Both the Constitution and Journal fudged on the details of the crime, stating only that Artie had been shot multiple times by an unknown assailant, most likely a robbery gone bad. Lenny had seen him, though, sprawled on the ground, his head resting against the base of a gumball machine. Lenny knew the real story — five shots, one in each shoulder, one in each knee, then the final one between the eyes, with a single, unspent cartridge beside his head. Everybody on the streets knew whose signature that was, even the cops. Nobody could prove it, though, and that was the show stopper. The kicker was, whoever did the deed this time used Artie’s own gun, the .38 snub nosed revolver he kept in his coat pocket, which was found, empty, a few feet from the body. Lenny imagined Artie going for it, but being a couple of seconds too late. The type of men he was facing needed to be surprised to get the drop on them.
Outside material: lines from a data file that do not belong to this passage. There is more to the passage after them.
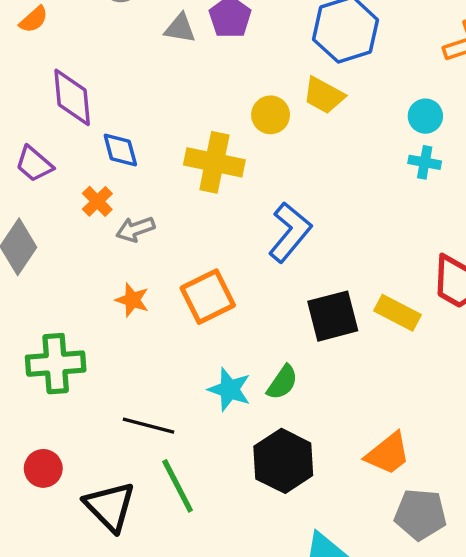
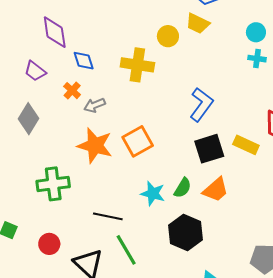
blue L-shape: (290, 232) -> (201, 104), moved
orange star: (132, 300) -> (95, 146), size x1.8
orange trapezoid: (388, 454) -> (216, 190), moved

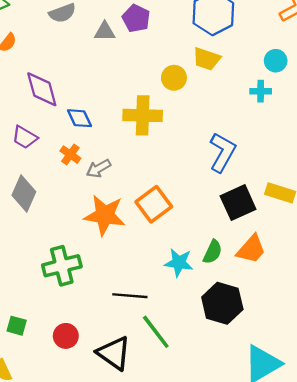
cyan cross: (257, 59) -> (261, 91), moved

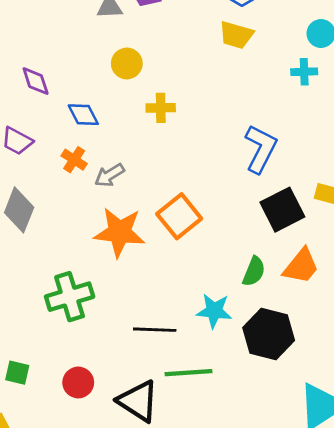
yellow circle: (174, 78) -> (127, 63), moved
purple diamond: (42, 89) -> (36, 81), size x0.7
yellow cross: (143, 115) -> (161, 108), size x0.6
cyan star: (179, 263) -> (214, 311), moved
green line: (156, 332) -> (189, 373), turned -54

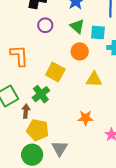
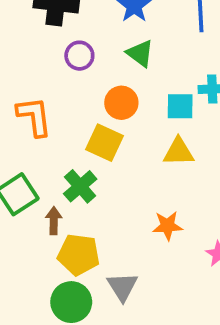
cyan square: (98, 33) -> (180, 106), moved
orange circle: (80, 51) -> (121, 103), moved

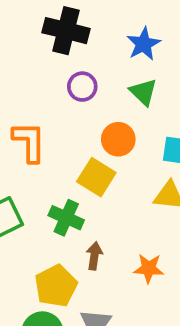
green cross: (80, 186) -> (66, 218), turned -32
brown arrow: (54, 221) -> (94, 256), moved
yellow pentagon: (79, 255) -> (56, 286), turned 30

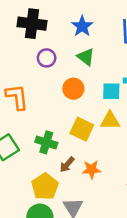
yellow square: (96, 177) -> (82, 129), moved
brown arrow: (94, 256) -> (67, 165), turned -140
orange star: (149, 268) -> (91, 170), moved

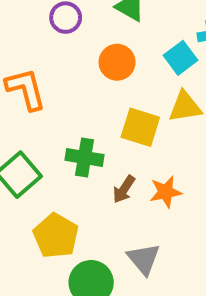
cyan square: (111, 91) -> (180, 58), turned -30
yellow pentagon: (45, 187) -> (56, 236), moved

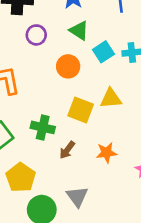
cyan square: (180, 58) -> (103, 52), moved
orange star: (166, 192) -> (106, 153), moved

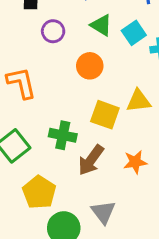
cyan square: (103, 52) -> (134, 33), moved
brown arrow: (67, 150) -> (91, 160), size x1.5

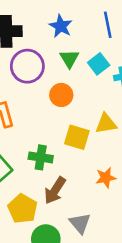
green triangle: (101, 25) -> (69, 59), turned 30
purple circle: (53, 31) -> (27, 66), size x1.6
brown arrow: (91, 160) -> (55, 190), moved

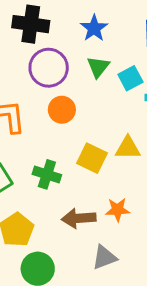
orange circle: (61, 95) -> (62, 110), moved
brown arrow: (55, 190) -> (79, 218), moved, turned 44
gray triangle: (80, 223) -> (104, 257), moved, turned 40

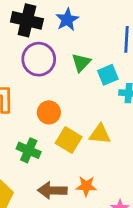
blue star: (94, 28) -> (67, 19), moved
orange circle: (62, 110) -> (49, 112), moved

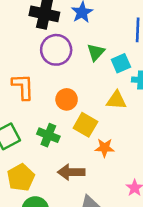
yellow triangle: (100, 134) -> (116, 100), moved
orange star: (86, 186) -> (105, 148), moved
It takes a special kind of man to look someone in the eye then shoot him multiple times and Artie just wasn’t the type. Whoever killed Artie probably went home, had a nice dinner with the wife and kids, and never gave it a second thought.
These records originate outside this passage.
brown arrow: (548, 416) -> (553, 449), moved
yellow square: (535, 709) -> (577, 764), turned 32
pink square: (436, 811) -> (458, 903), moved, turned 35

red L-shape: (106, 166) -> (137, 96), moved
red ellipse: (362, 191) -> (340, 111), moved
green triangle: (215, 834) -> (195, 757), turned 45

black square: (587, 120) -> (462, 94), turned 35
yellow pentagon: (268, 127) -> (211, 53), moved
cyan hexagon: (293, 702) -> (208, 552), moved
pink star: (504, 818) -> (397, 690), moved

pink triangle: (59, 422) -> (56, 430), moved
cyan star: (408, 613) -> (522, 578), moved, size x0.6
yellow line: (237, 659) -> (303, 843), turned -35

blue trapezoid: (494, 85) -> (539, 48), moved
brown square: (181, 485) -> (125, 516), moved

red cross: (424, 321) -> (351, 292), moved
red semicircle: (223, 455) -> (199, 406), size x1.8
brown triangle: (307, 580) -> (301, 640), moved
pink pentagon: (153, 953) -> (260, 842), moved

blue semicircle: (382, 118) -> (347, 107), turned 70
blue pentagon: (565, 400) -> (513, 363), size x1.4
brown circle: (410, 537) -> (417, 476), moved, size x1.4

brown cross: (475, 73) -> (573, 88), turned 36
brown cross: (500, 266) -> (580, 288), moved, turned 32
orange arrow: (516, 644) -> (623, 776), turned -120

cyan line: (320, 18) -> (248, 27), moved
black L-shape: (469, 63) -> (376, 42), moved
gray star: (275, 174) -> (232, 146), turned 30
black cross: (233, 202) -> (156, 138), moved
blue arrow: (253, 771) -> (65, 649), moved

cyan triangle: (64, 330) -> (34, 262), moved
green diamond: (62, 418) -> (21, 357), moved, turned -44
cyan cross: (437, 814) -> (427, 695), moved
Lenny was halfway down the block, just a few yards away from the entrance to the arcade when it all went down. He’d seen Artie nervously head inside, after ignoring Lenny’s usual greeting, “Hiya, Artie,” as he passed. Lenny had also seen the man in the black suit and the grey fedora pass by with two other fellows dressed less formally, who entered the arcade behind Artie. He’d seen the flow of teenagers leaving quickly and that’s when he knew it was time to turn away, to focus on something else for a few minutes, until he knew all was clear. It took maybe five minutes, but then the shots came and the three men who’d followed Artie in exited, not in any hurry, and passed Lenny as they headed to the end of the street. One of them even stopped to buy Lenny’s last paper, and waved off the change Lenny offered him, with a cool, “Keep it, kid,” before they disappeared around a corner.

Then the buzzards descended, Wally from the shoe shine stand, Hazel from the coffee shop next door, Frankie from the clothing store across the street. They grabbed what they could easily remove from the body and beat it quickly. By the time Lenny got there the corpse had been picked clean, no watch, no wallet, no cufflinks or ring. But there was one thing left, and, for Lenny it was the prize. Lying just to the right of the body, away from the quickly spreading pool of blood was the hat, where it must have fallen when Artie reacted to the first shots, or maybe while the men were “talking” with Artie beforehand. Lenny stepped over and picked it up, examined it to be sure there was no trace of blood, then walked to the mirror and tried it on. He’d need to grow into it, but he had to admit, it looked pretty good on him.

Lenny straightened his jacket and walked out of the arcade wearing the hat. He breathed in the early evening air, then turned right and headed South, just as the first of the police cruisers rounded the corner with sirens blaring and lights flashing. Lenny didn’t stop. Nobody had seen him going in or coming out. Nobody ever saw anything. He had no idea how the situation would eventually be resolved, but he knew he was going to write about it. As he strolled away from the scene, words began to form in his head.

“Small Change got rained on by his own .38,” he thought and nodded with satisfaction. He shoved his hands into the pockets of his jacket, and headed off to the Journal to collect his day’s pay, with a slight bounce in his step.